The plaint shall be returned to the plaintiff for filing the same to the proper Debts Recovery Tribunal at Mumbai having jurisdiction to adjudicate the matter in dispute. The learned Trial Judge is directed to take necessary steps accordingly, under Order 7 Rule 10 A of the C.P.C. within four weeks from the date of communication of the order to him.
Considering the circumstances, there will be no order as to costs.
C.O. No. 2803 of 2010
In view of the above decision in C.O. No.2804 of 2010, the impugned order cannot be sustained. The application is, therefore, allowed. The impugned order is hereby set aside. The application under Order 7 Rule 10 of the C.P.C. stands allowed.

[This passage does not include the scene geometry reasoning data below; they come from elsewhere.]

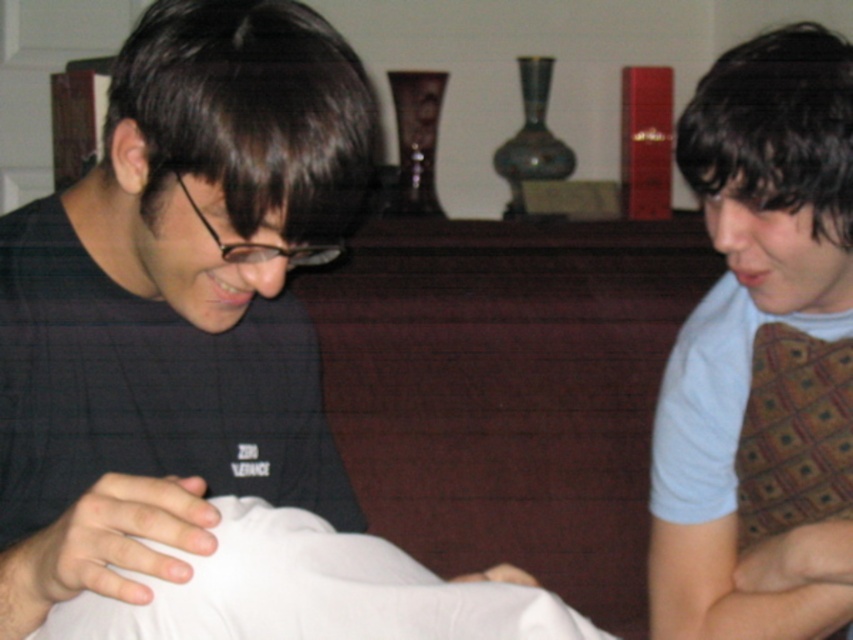 You are standing in the room shown in the image and want to place a small object exactly at the location of the white fabric at center. What are the coordinates where you should place it?

The coordinates for the white fabric at center are at point (204,358).

You are a photographer setting up a shoot in this scene. You need to ensure the white fabric at center does not cover the light blue shirt at right. Based on their current positions, is this possible?

The white fabric at center is positioned over the light blue shirt at right, so it is currently covering it. To avoid covering the shirt, the fabric should be moved to a different position or the shirt moved out from under it.

You are standing in front of the scene. There is a point at coordinates (204, 358). What object is located at this point?

The point at coordinates (204, 358) corresponds to the white fabric at center. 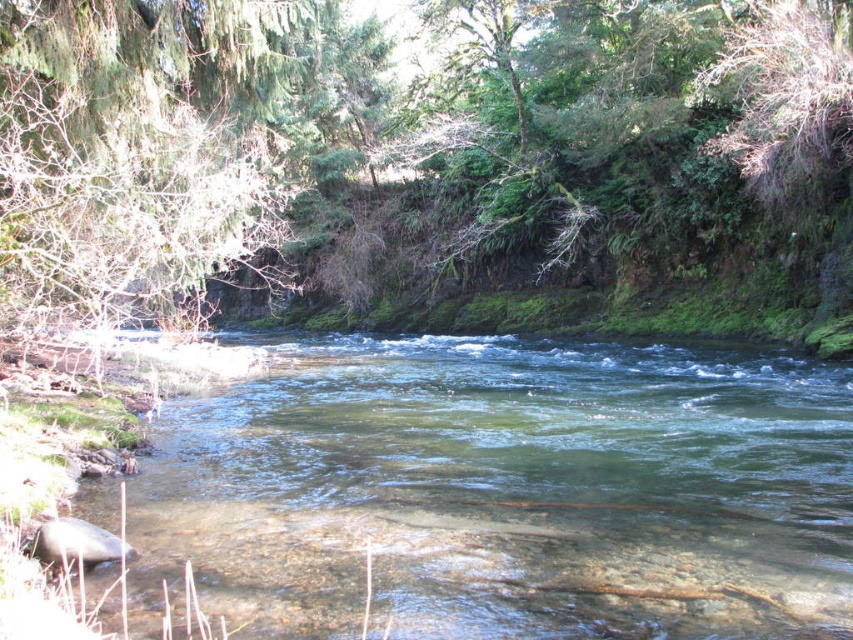 Question: Among these points, which one is nearest to the camera?

Choices:
 (A) (550, 342)
 (B) (318, 202)

Answer: (A)

Question: Does green mossy tree at center have a greater width compared to clear water at center?

Choices:
 (A) yes
 (B) no

Answer: (A)

Question: Which point is farther to the camera?

Choices:
 (A) clear water at center
 (B) green mossy tree at center

Answer: (B)

Question: Can you confirm if green mossy tree at center is wider than clear water at center?

Choices:
 (A) no
 (B) yes

Answer: (B)

Question: Can you confirm if green mossy tree at center is wider than clear water at center?

Choices:
 (A) no
 (B) yes

Answer: (B) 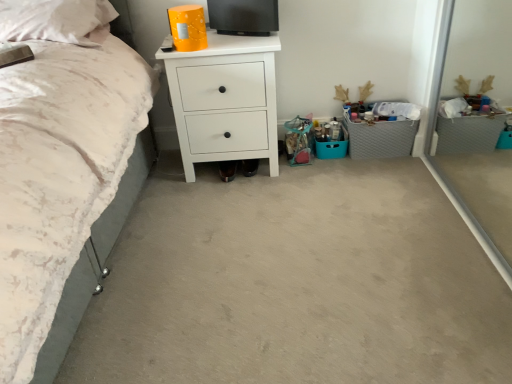 Question: Considering the relative sizes of white soft pillow at upper left and gray fabric storage at right in the image provided, is white soft pillow at upper left wider than gray fabric storage at right?

Choices:
 (A) yes
 (B) no

Answer: (A)

Question: Does white soft pillow at upper left have a greater height compared to gray fabric storage at right?

Choices:
 (A) no
 (B) yes

Answer: (A)

Question: From a real-world perspective, is white soft pillow at upper left under gray fabric storage at right?

Choices:
 (A) no
 (B) yes

Answer: (A)

Question: Considering the relative positions of white soft pillow at upper left and gray fabric storage at right in the image provided, is white soft pillow at upper left to the right of gray fabric storage at right from the viewer's perspective?

Choices:
 (A) no
 (B) yes

Answer: (A)

Question: Does white soft pillow at upper left have a lesser width compared to gray fabric storage at right?

Choices:
 (A) yes
 (B) no

Answer: (B)

Question: From the image's perspective, is white soft pillow at upper left above gray fabric storage at right?

Choices:
 (A) yes
 (B) no

Answer: (A)

Question: Is white soft pillow at upper left in front of white matte chest of drawers at center?

Choices:
 (A) yes
 (B) no

Answer: (A)

Question: Is white soft pillow at upper left behind white matte chest of drawers at center?

Choices:
 (A) yes
 (B) no

Answer: (B)

Question: Considering the relative positions of white soft pillow at upper left and white matte chest of drawers at center in the image provided, is white soft pillow at upper left to the left of white matte chest of drawers at center from the viewer's perspective?

Choices:
 (A) yes
 (B) no

Answer: (A)

Question: Considering the relative sizes of white soft pillow at upper left and white matte chest of drawers at center in the image provided, is white soft pillow at upper left shorter than white matte chest of drawers at center?

Choices:
 (A) yes
 (B) no

Answer: (A)

Question: Is white soft pillow at upper left oriented away from white matte chest of drawers at center?

Choices:
 (A) yes
 (B) no

Answer: (B)

Question: Could white matte chest of drawers at center be considered to be inside white soft pillow at upper left?

Choices:
 (A) yes
 (B) no

Answer: (B)

Question: From a real-world perspective, is gray fabric storage at right physically above white matte chest of drawers at center?

Choices:
 (A) yes
 (B) no

Answer: (B) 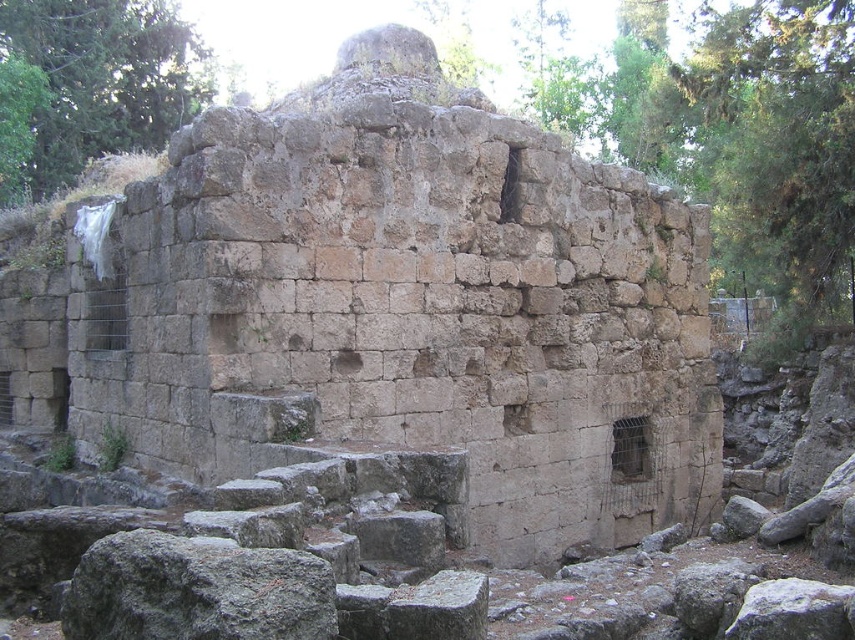 Question: Does rustic stone ruins at center come in front of gray rough rock at lower left?

Choices:
 (A) yes
 (B) no

Answer: (B)

Question: Which object is farther from the camera taking this photo?

Choices:
 (A) gray rough rock at lower left
 (B) rustic stone ruins at center

Answer: (B)

Question: Which of the following is the farthest from the observer?

Choices:
 (A) gray rough rock at lower left
 (B) rustic stone ruins at center

Answer: (B)

Question: In this image, where is rustic stone ruins at center located relative to gray rough rock at lower left?

Choices:
 (A) right
 (B) left

Answer: (A)

Question: Which object appears closest to the camera in this image?

Choices:
 (A) rustic stone ruins at center
 (B) gray rough rock at lower left

Answer: (B)

Question: Is rustic stone ruins at center smaller than gray rough rock at lower left?

Choices:
 (A) yes
 (B) no

Answer: (B) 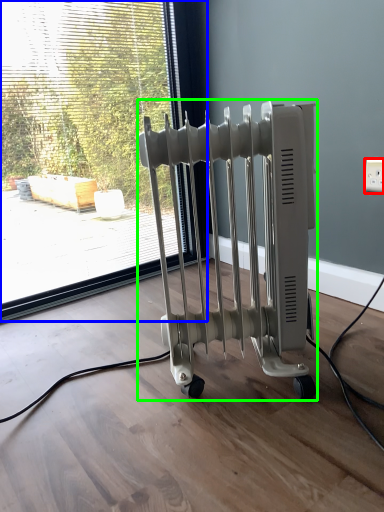 Question: Which object is positioned closest to electric outlet (highlighted by a red box)? Select from window (highlighted by a blue box) and bath heater (highlighted by a green box).

Choices:
 (A) window
 (B) bath heater

Answer: (B) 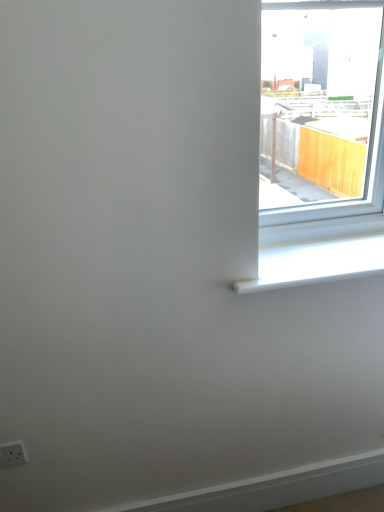 This screenshot has width=384, height=512. I want to click on vacant point above white plastic window sill at upper right (from a real-world perspective), so click(304, 256). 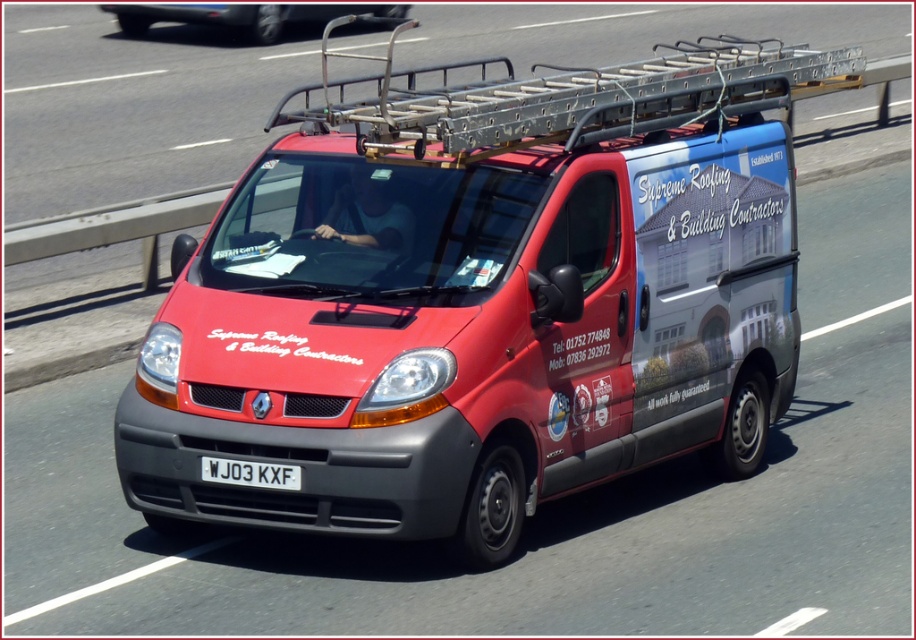 Question: Which of the following is the closest to the observer?

Choices:
 (A) pos(267,467)
 (B) pos(679,260)

Answer: (A)

Question: Which point appears closest to the camera in this image?

Choices:
 (A) (211, 3)
 (B) (197, 456)

Answer: (B)

Question: Can you confirm if matte red van at center is positioned to the right of metallic silver van at center?

Choices:
 (A) no
 (B) yes

Answer: (B)

Question: Is matte red van at center thinner than metallic silver van at center?

Choices:
 (A) no
 (B) yes

Answer: (B)

Question: From the image, what is the correct spatial relationship of matte red van at center in relation to metallic silver van at center?

Choices:
 (A) right
 (B) left

Answer: (A)

Question: Which point appears farthest from the camera in this image?

Choices:
 (A) (238, 468)
 (B) (183, 12)
 (C) (449, 365)

Answer: (B) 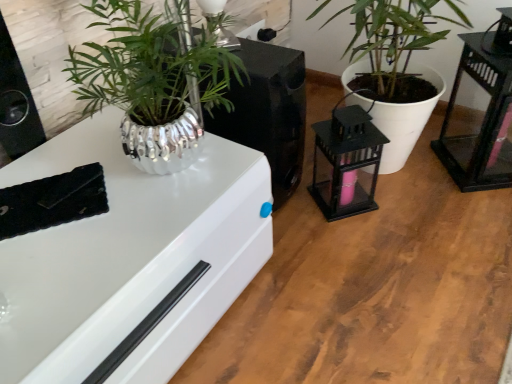 Question: Is black metal lantern at center-right, the first appliance in the right-to-left sequence, in contact with metallic silver plant pot at upper left, which ranks as the 1th appliance in left-to-right order?

Choices:
 (A) yes
 (B) no

Answer: (B)

Question: Can you confirm if black metal lantern at center-right, acting as the 2th appliance starting from the left, is positioned to the right of metallic silver plant pot at upper left, which ranks as the 1th appliance in left-to-right order?

Choices:
 (A) no
 (B) yes

Answer: (B)

Question: Is metallic silver plant pot at upper left, which ranks as the 1th appliance in left-to-right order, inside black metal lantern at center-right, the first appliance in the right-to-left sequence?

Choices:
 (A) no
 (B) yes

Answer: (A)

Question: Is black metal lantern at center-right, acting as the 2th appliance starting from the left, positioned far away from metallic silver plant pot at upper left, which ranks as the 1th appliance in left-to-right order?

Choices:
 (A) no
 (B) yes

Answer: (A)

Question: From the image's perspective, is black metal lantern at center-right, acting as the 2th appliance starting from the left, under metallic silver plant pot at upper left, which ranks as the 1th appliance in left-to-right order?

Choices:
 (A) yes
 (B) no

Answer: (A)

Question: Can you confirm if black metal lantern at center-right, acting as the 2th appliance starting from the left, is shorter than metallic silver plant pot at upper left, acting as the 2th appliance starting from the right?

Choices:
 (A) yes
 (B) no

Answer: (A)

Question: Is metallic silver plant pot at upper left, acting as the 2th appliance starting from the right, in contact with black glass table at right?

Choices:
 (A) no
 (B) yes

Answer: (A)

Question: From a real-world perspective, is metallic silver plant pot at upper left, which ranks as the 1th appliance in left-to-right order, on top of black glass table at right?

Choices:
 (A) no
 (B) yes

Answer: (A)

Question: Considering the relative sizes of metallic silver plant pot at upper left, acting as the 2th appliance starting from the right, and black glass table at right in the image provided, is metallic silver plant pot at upper left, acting as the 2th appliance starting from the right, taller than black glass table at right?

Choices:
 (A) no
 (B) yes

Answer: (A)

Question: From the image's perspective, does metallic silver plant pot at upper left, acting as the 2th appliance starting from the right, appear higher than black glass table at right?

The learned Trial Judge is directed to take steps under Order 7 Rule 10A of the C.P.C. within four weeks from the date of communication of the order to him.
Considering the circumstances, there will be no order as to costs.
17Urgent xerox certified copy of this order, if applied for, be supplied to the learned Advocates for the parties on their usual undertaking.
(Prasenjit Mandal, J.) Later:
Heard the learned Advocates for both the sides.
Mr. Bose, learned Advocate for the opposite party, prays for stay of operation of the above order for four weeks.
Upon due consideration of the matter, prayer is allowed.
Accordingly, the operation of the judgment be stayed for a period of four weeks from date.